Copy out lines with the word "elétrica" from the material that follows.
===============
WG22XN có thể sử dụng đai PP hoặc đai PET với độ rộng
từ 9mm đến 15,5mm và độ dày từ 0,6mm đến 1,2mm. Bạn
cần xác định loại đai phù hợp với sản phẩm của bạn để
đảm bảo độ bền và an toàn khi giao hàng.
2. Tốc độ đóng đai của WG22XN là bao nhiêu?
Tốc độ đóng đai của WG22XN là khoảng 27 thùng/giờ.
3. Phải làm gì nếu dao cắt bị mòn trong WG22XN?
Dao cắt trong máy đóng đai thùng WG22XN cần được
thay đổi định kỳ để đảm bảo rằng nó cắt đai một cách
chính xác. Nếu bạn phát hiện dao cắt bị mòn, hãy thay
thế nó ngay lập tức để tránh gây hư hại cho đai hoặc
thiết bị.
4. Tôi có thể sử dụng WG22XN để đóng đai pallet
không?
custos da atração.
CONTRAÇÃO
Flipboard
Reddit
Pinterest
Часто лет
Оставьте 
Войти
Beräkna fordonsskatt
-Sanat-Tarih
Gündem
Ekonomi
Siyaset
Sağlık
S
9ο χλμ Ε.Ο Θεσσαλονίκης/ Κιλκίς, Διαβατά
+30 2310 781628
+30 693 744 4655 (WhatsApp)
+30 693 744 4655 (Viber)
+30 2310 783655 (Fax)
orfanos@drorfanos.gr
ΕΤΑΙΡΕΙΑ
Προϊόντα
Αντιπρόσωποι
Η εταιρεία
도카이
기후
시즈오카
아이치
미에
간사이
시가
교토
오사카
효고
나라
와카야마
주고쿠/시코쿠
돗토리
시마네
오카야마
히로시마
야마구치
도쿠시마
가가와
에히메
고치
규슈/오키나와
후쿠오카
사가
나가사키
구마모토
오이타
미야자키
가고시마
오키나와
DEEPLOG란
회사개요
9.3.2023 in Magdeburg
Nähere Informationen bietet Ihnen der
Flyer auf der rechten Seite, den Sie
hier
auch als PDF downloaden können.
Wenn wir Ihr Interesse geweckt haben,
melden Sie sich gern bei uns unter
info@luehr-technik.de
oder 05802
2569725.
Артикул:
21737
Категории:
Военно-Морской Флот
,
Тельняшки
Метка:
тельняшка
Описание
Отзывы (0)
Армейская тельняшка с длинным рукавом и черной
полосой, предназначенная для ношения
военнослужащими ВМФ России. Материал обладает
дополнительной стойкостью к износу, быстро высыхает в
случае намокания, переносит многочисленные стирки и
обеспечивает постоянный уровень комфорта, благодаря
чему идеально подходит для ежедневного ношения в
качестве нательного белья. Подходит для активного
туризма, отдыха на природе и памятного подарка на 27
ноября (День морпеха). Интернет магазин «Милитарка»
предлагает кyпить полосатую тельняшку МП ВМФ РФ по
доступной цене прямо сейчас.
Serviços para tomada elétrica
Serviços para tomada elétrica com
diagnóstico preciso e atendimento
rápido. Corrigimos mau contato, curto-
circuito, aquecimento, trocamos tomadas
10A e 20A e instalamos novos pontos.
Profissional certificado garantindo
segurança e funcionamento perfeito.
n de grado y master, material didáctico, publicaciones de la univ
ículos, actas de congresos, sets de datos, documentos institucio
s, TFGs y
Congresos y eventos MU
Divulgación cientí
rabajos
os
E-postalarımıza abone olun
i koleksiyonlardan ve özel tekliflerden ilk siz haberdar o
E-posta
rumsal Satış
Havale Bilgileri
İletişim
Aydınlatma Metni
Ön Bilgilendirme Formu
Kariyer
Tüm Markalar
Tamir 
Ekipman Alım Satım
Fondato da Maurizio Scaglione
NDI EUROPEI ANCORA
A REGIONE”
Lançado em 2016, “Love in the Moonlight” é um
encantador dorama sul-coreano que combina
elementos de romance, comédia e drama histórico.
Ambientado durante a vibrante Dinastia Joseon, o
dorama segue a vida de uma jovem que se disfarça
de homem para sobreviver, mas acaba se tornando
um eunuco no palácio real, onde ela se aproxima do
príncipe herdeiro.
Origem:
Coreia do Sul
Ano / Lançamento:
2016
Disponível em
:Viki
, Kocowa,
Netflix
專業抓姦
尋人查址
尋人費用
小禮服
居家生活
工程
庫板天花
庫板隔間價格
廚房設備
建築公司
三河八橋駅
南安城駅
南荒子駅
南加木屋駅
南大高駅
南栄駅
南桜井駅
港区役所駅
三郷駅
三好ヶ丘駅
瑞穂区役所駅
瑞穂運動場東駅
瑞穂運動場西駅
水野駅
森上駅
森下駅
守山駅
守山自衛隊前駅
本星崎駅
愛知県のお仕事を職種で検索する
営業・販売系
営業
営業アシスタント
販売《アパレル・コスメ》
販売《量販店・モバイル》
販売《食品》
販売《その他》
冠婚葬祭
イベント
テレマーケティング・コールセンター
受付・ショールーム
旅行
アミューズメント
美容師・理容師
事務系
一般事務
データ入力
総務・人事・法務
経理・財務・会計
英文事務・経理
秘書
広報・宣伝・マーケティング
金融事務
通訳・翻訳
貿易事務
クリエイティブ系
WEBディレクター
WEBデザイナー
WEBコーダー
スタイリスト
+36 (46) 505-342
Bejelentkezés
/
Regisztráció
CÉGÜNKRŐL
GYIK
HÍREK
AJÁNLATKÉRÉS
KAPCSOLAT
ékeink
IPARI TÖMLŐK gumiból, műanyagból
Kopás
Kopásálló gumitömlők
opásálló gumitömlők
===============
Task solution:
Serviços para tomada elétrica
Serviços para tomada elétrica com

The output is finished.